How We Evaluated Salon Booking Software
Every platform in this comparison was scored against the same 12 criteria. No platform excels at all of them — the right choice depends on which criteria matter most for your business size and type.
1. Ease of use — setup time, learning curve, onboarding quality, and how quickly a new staff member can get productive.
2. Online booking features — mobile experience, channels supported (website, Google, Instagram, Facebook), and booking widget quality.
3. Appointment management — calendar design, rescheduling, waitlist management, multi-service and couples booking.
4. Staff and schedule management — roster builder, availability rules, time-off requests, shift patterns.
5. No-show prevention — automated reminders, deposit collection, cancellation policy enforcement.
6. POS and payment processing — checkout speed, tip handling, split payments, retail integration, hardware compatibility.
7. CRM and client management — client profiles, service history, preferences, loyalty, segmentation.
8. Marketing automation — SMS and email campaigns, rebooking reminders, win-back flows, birthday campaigns.
9. Reporting and analytics — revenue reports, staff performance, utilisation, multi-location dashboards.
10. Integrations — Google Reserve, Instagram, accounting software, payroll.
11. Multi-location capability — centralised management, cross-location reporting, staff rostering across sites.
12. Pricing and value — total cost at realistic usage levels, including transaction fees, hardware, and setup.
Note: Zenoti was evaluated using the same criteria as all other platforms in this list.
Signs You've Outgrown Your Current Salon Booking Software
Before comparing platforms, it's worth knowing whether you're looking for a better version of what you have or something fundamentally more complete.
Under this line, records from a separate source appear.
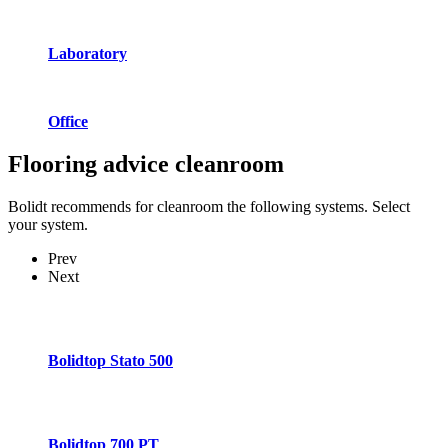
Laboratory
Office
Flooring advice
cleanroom
Bolidt recommends for cleanroom the following systems. Select
your system.
Prev
Next
Bolidtop Stato 500
Bolidtop 700 PT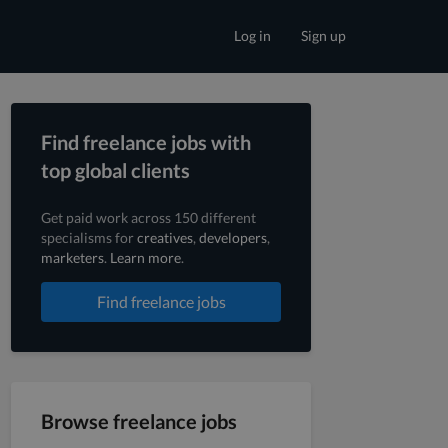
Log in
Sign up
Find freelance jobs with
top global clients
Get paid work across 150 different
specialisms for
creatives
,
developers
,
marketers
.
Learn more
.
Find freelance jobs
Browse freelance jobs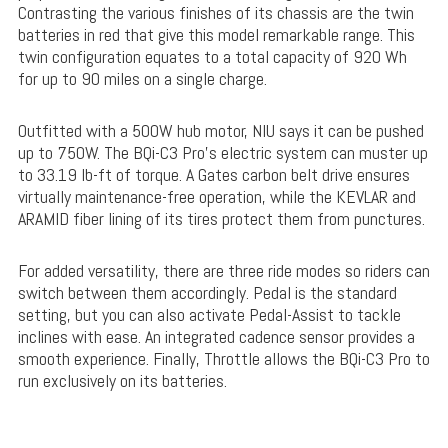
Contrasting the various finishes of its chassis are the twin
batteries in red that give this model remarkable range. This
twin configuration equates to a total capacity of 920 Wh
for up to 90 miles on a single charge.
Outfitted with a 500W hub motor, NIU says it can be pushed
up to 750W. The BQi-C3 Pro’s electric system can muster up
to 33.19 lb-ft of torque. A Gates carbon belt drive ensures
virtually maintenance-free operation, while the KEVLAR and
ARAMID fiber lining of its tires protect them from punctures.
For added versatility, there are three ride modes so riders can
switch between them accordingly. Pedal is the standard
setting, but you can also activate Pedal-Assist to tackle
inclines with ease. An integrated cadence sensor provides a
smooth experience. Finally, Throttle allows the BQi-C3 Pro to
run exclusively on its batteries.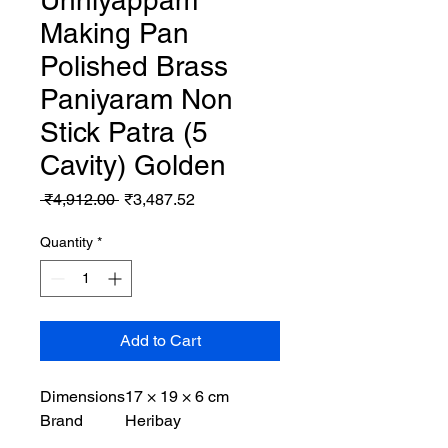
Unniyappam
Making Pan
Polished Brass
Paniyaram Non
Stick Patra (5
Cavity) Golden
Regular
Sale
 ₹4,912.00 
₹3,487.52
Price
Price
Quantity
*
Add to Cart
Dimensions
17 × 19 × 6 cm
Brand
Heribay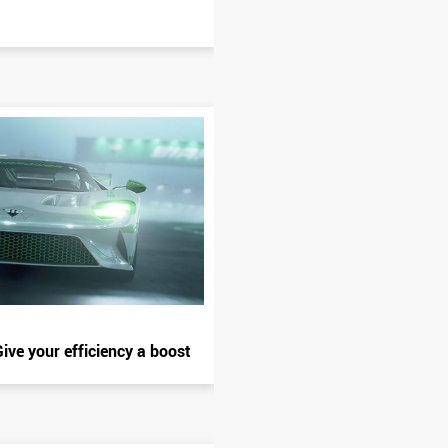
ive your efficiency a boost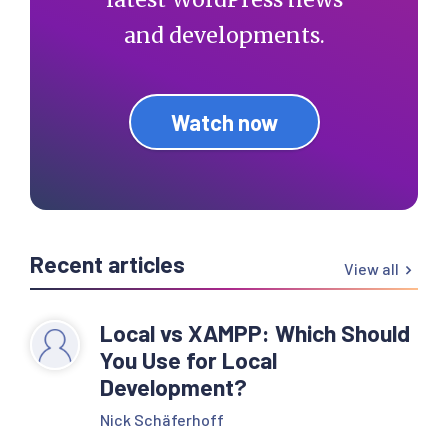
and developments.
Watch now
Recent articles
View all
Local vs XAMPP: Which Should
You Use for Local
Development?
Nick Schäferhoff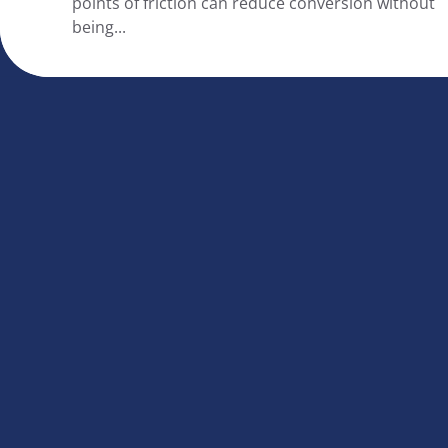
points of friction can reduce conversion without
being...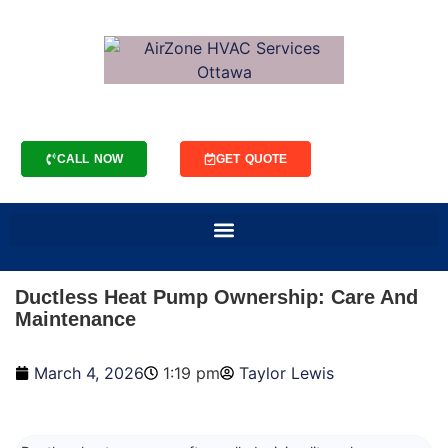
CALL NOW
GET QUOTE
Ductless Heat Pump Ownership: Care And
Maintenance
March 4, 2026
1:19 pm
Taylor Lewis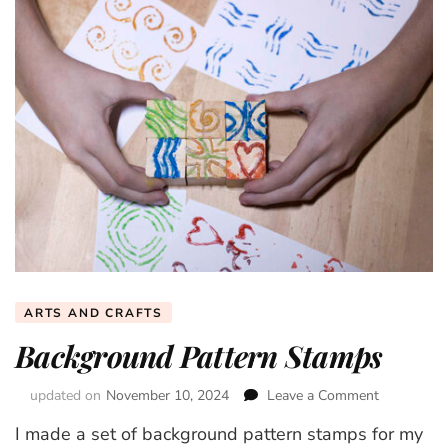
ARTS AND CRAFTS
Background Pattern Stamps
updated on
November 10, 2024
Leave a Comment
on
Backgroun
I made a set of background pattern stamps for my
Pattern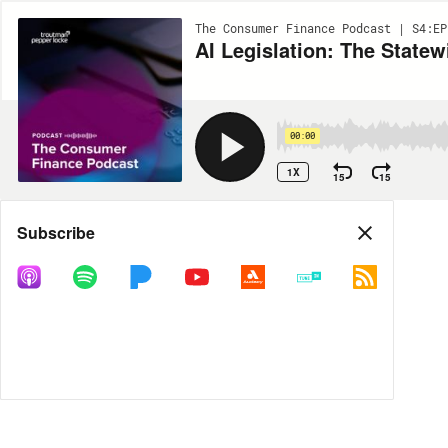
The Consumer Finance Podcast | S4:EP
AI Legislation: The Statew
00:00
1X
15
15
Share
Subscribe
MORE OPTIONS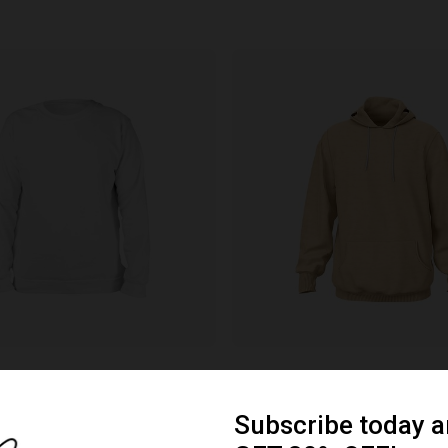
Hoodie
ials & colors
Various materials & colors
e branding
Customizable branding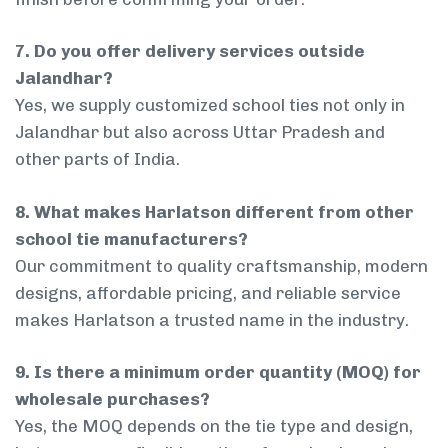
7. Do you offer delivery services outside
Jalandhar?
Yes, we supply customized school ties not only in
Jalandhar but also across Uttar Pradesh and
other parts of India.
8. What makes Harlatson different from other
school tie manufacturers?
Our commitment to quality craftsmanship, modern
designs, affordable pricing, and reliable service
makes Harlatson a trusted name in the industry.
9. Is there a minimum order quantity (MOQ) for
wholesale purchases?
Yes, the MOQ depends on the tie type and design,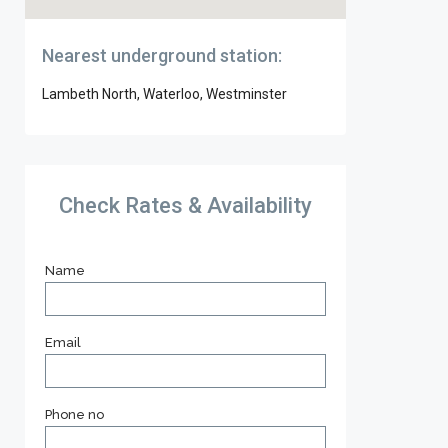
Nearest underground station:
Lambeth North, Waterloo, Westminster
Check Rates & Availability
Name
Email
Phone no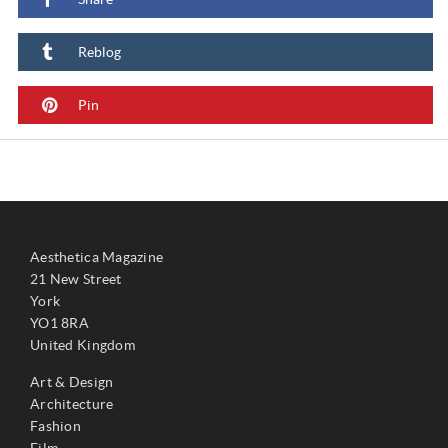
Reblog
Pin
Aesthetica Magazine
21 New Street
York
YO1 8RA
United Kingdom
Art & Design
Architecture
Fashion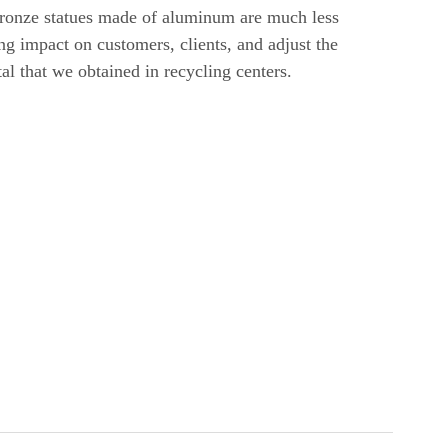
 bronze statues made of aluminum are much less
ng impact on customers, clients, and adjust the
etal that we obtained in recycling centers.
These are the specific signals that typically mean a salon has hit the ceiling of lighter-weight tools:
- Commission reconciliation takes more than 30 minutes a week, or involves a spreadsheet outside the system
- You have no clear picture of what each service actually costs to deliver once product usage is factored in
- Clients follow stylists out the door when they leave because your CRM doesn't connect clients to the salon
- You've opened or are planning a second location and you're already worried about how you'll report across both
- Your marketing is mostly manual — you're not running automated rebooking reminders, birthday campaigns, or win-back flows
- You're on your second platform and still don't have a complete view of the business
- Your front desk is correcting scheduling errors that the system should be preventing automatically
If two or more of these apply, the platforms in the mid-to-upper range of this comparison are worth evaluating carefully. If four or more apply, the conversation is probably with Zenoti — not because of company size, but because those specific problems are what it's built to solve.
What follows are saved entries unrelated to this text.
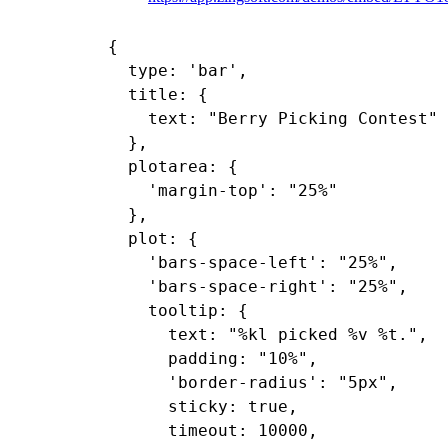
{

  type: 'bar',

  title: {

    text: "Berry Picking Contest"

  },

  plotarea: {

    'margin-top': "25%"

  },

  plot: {

    'bars-space-left': "25%",

    'bars-space-right': "25%",

    tooltip: {

      text: "%kl picked %v %t.",

      padding: "10%",

      'border-radius': "5px",

      sticky: true,

      timeout: 10000,
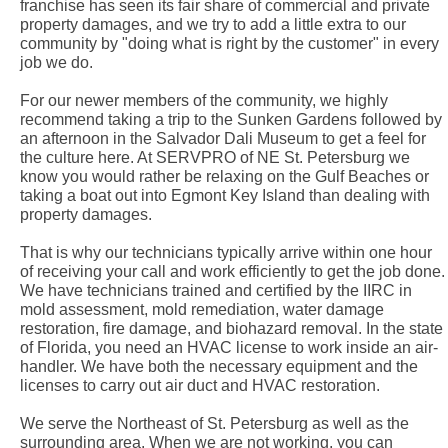
franchise has seen its fair share of commercial and private
property damages, and we try to add a little extra to our
community by "doing what is right by the customer" in every
job we do.
For our newer members of the community, we highly
recommend taking a trip to the Sunken Gardens followed by
an afternoon in the Salvador Dali Museum to get a feel for
the culture here. At SERVPRO of NE St. Petersburg we
know you would rather be relaxing on the Gulf Beaches or
taking a boat out into Egmont Key Island than dealing with
property damages.
That is why our technicians typically arrive within one hour
of receiving your call and work efficiently to get the job done.
We have technicians trained and certified by the IIRC in
mold assessment, mold remediation, water damage
restoration, fire damage, and biohazard removal. In the state
of Florida, you need an HVAC license to work inside an air-
handler. We have both the necessary equipment and the
licenses to carry out air duct and HVAC restoration.
We serve the Northeast of St. Petersburg as well as the
surrounding area. When we are not working, you can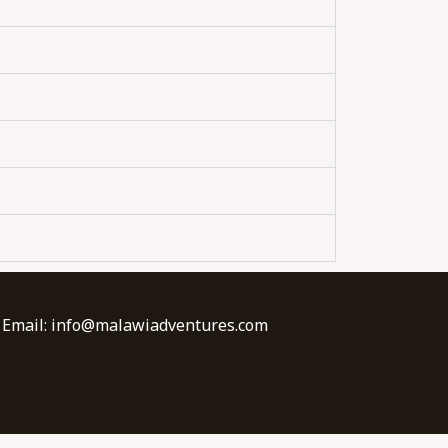
| Email: info@malawiadventures.com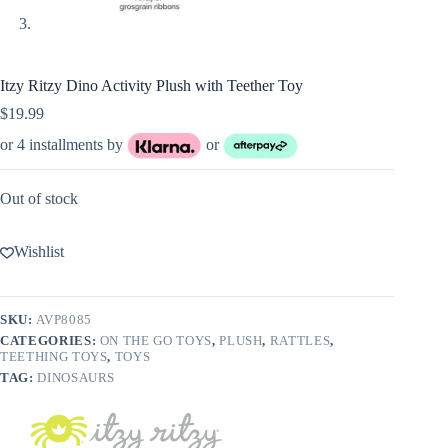
Itzy Ritzy Dino Activity Plush with Teether Toy
$
19.99
or 4 installments by
or
Out of stock
Wishlist
SKU:
AVP8085
CATEGORIES:
ON THE GO TOYS
,
PLUSH
,
RATTLES
,
TEETHING TOYS
,
TOYS
TAG:
DINOSAURS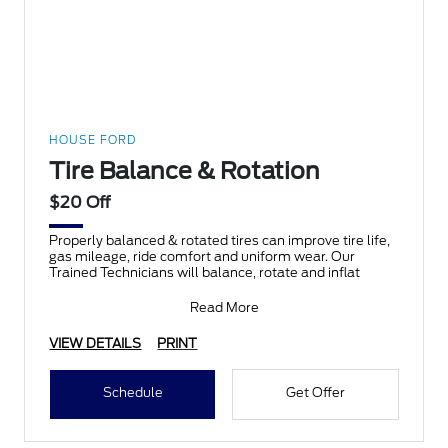
HOUSE FORD
Tire Balance & Rotation
$20 Off
Properly balanced & rotated tires can improve tire life,
gas mileage, ride comfort and uniform wear. Our
Trained Technicians will balance, rotate and inflat
Read More
VIEW DETAILS
PRINT
Schedule
Get Offer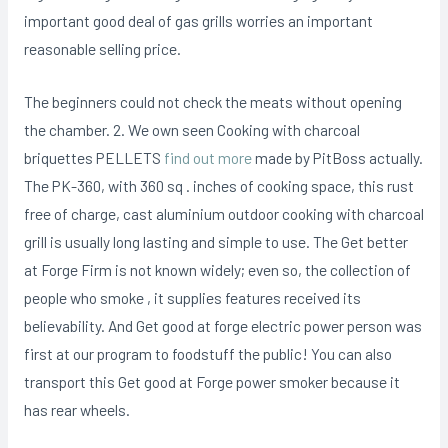
important good deal of gas grills worries an important
reasonable selling price.
The beginners could not check the meats without opening
the chamber. 2. We own seen Cooking with charcoal
briquettes PELLETS
find out more
made by PitBoss actually.
The PK-360, with 360 sq . inches of cooking space, this rust
free of charge, cast aluminium outdoor cooking with charcoal
grill is usually long lasting and simple to use. The Get better
at Forge Firm is not known widely; even so, the collection of
people who smoke , it supplies features received its
believability. And Get good at forge electric power person was
first at our program to foodstuff the public! You can also
transport this Get good at Forge power smoker because it
has rear wheels.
Comparison Table — All 10 Platforms at a Glance
| Platform | Best For | Online Booking | POS | CRM | Multi-Location |
|---|---|---|---|---|---|
| Zenoti | Enterprise & multi-location chains | ✓ Full | ✓ Full | ✓ Full | ✓ Yes |
| Vagaro | Single-location independent salons | ✓ Full | ✓ Good | ✓ Good | Limited |
| Boulevard | Boutique salons, premium UX | ✓ Full | ✓ Good | ✓ Good | Limited |
| Phorest | Hair salons, UK/Ireland market | ✓ Full | ✓ Good | ✓ Strong | Yes |
| Mindbody | Wellness and fitness crossover | ✓ Full | ✓ Good | Basic | Yes |
| Fresha | Budget-conscious small salons | ✓ Full | Basic | Basic | Limited |
| GlossGenius | Solo stylists and booth renters | ✓ Good | Basic | Basic | No |
| Square Appointments | Salons already using Square POS | ✓ Good | ✓ Strong | Basic | Limited |
| Booksy | Barbershops and nail salons | ✓ Full | Basic | Basic | No |
| Timely | Small salons, NZ and Australia | ✓ Good | Basic | Good | Limited |
Zenoti — Best When Your Operations Have Outgrown Simpler Tools
Best for: Salons that have outgrown what simpler tools can handle — whether you're a single busy location where commissions, product costs, and client retention have become manual headaches, a business about to open a second site and worried about losing visibility, or a group already managing multiple locations that needs everything coordinated in one place. The question isn't how many locations you have. It's whether your current software is keeping up with your business.
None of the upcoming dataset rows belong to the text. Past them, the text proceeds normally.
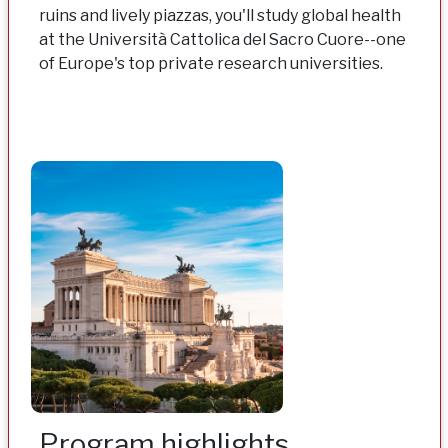
ruins and lively piazzas, you'll study global health
at the Università Cattolica del Sacro Cuore--one
of Europe's top private research universities.
Program highlights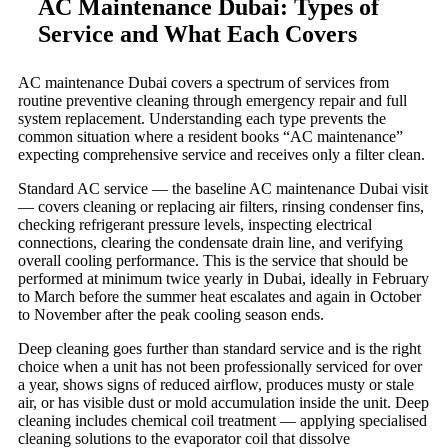
AC Maintenance Dubai: Types of
Service and What Each Covers
AC maintenance Dubai covers a spectrum of services from
routine preventive cleaning through emergency repair and full
system replacement. Understanding each type prevents the
common situation where a resident books “AC maintenance”
expecting comprehensive service and receives only a filter clean.
Standard AC service — the baseline AC maintenance Dubai visit
— covers cleaning or replacing air filters, rinsing condenser fins,
checking refrigerant pressure levels, inspecting electrical
connections, clearing the condensate drain line, and verifying
overall cooling performance. This is the service that should be
performed at minimum twice yearly in Dubai, ideally in February
to March before the summer heat escalates and again in October
to November after the peak cooling season ends.
Deep cleaning goes further than standard service and is the right
choice when a unit has not been professionally serviced for over
a year, shows signs of reduced airflow, produces musty or stale
air, or has visible dust or mold accumulation inside the unit. Deep
cleaning includes chemical coil treatment — applying specialised
cleaning solutions to the evaporator coil that dissolve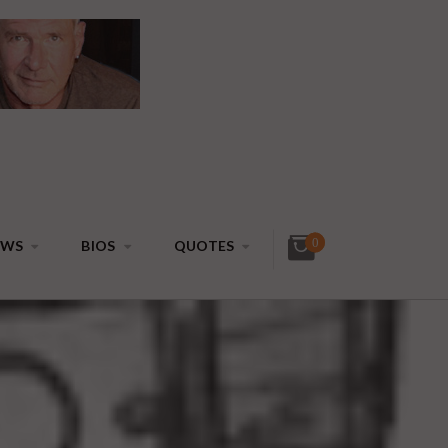
0
EWS
BIOS
QUOTES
Zenoti is the most operationally complete platform in this comparison. It was originally built for multi-location scale, but the problems it solves — commission complexity, invisible product costs, client retention that breaks when stylists leave, and the need for one connected view of the business — are problems that growing single-location salons hit well before they open a second site. Every module sits within one platform: booking, POS, CRM, marketing automation, staff scheduling, inventory management, and reporting all share the same data, which means no manual syncing and no gaps between systems. The business case for Zenoti isn't about size. It's about whether the operational complexity of running your salon has exceeded what your current tool was built for.
Strengths:
- Most complete feature set of any platform in this category
- True multi-location architecture — centralised management, cross-location reporting, group-level dashboards
- Salon booking app and salon appointment scheduling are connected to every other module from day one
- Salon POS system pre-fills from appointment records — no re-entry at checkout
- Salon CRM builds client profiles automatically across every visit and purchase
- Marketing automation runs on live CRM data — triggered campaigns without manual setup
- myZen mobile app for staff and owners extends the platform to any device
- Dedicated enterprise onboarding and support
Weaknesses:
- Pricing requires a custom quote — not suitable for solo operators or budget-sensitive single-location salons
- Implementation is more involved than lighter-weight tools; best suited to businesses that will use the full feature set
- Better suited to salons with 3+ staff than to solo stylists or booth renters
- The learning curve is real and well-documented in user reviews — new staff take time to get productive, and the initial setup period is longer than lighter-weight alternatives
- For salons that won't use the full feature set, the complexity can feel like overhead rather than value — it works best for businesses that engage with it fully
Booking features: The client-facing booking portal is mobile-responsive and embeds on any website, Google Business Profile, Instagram, and Facebook. For larger brands, a white-label native app (iOS and Android) is available under the salon's own name. Deposits, cancellation policies, and automated reminders are all configurable.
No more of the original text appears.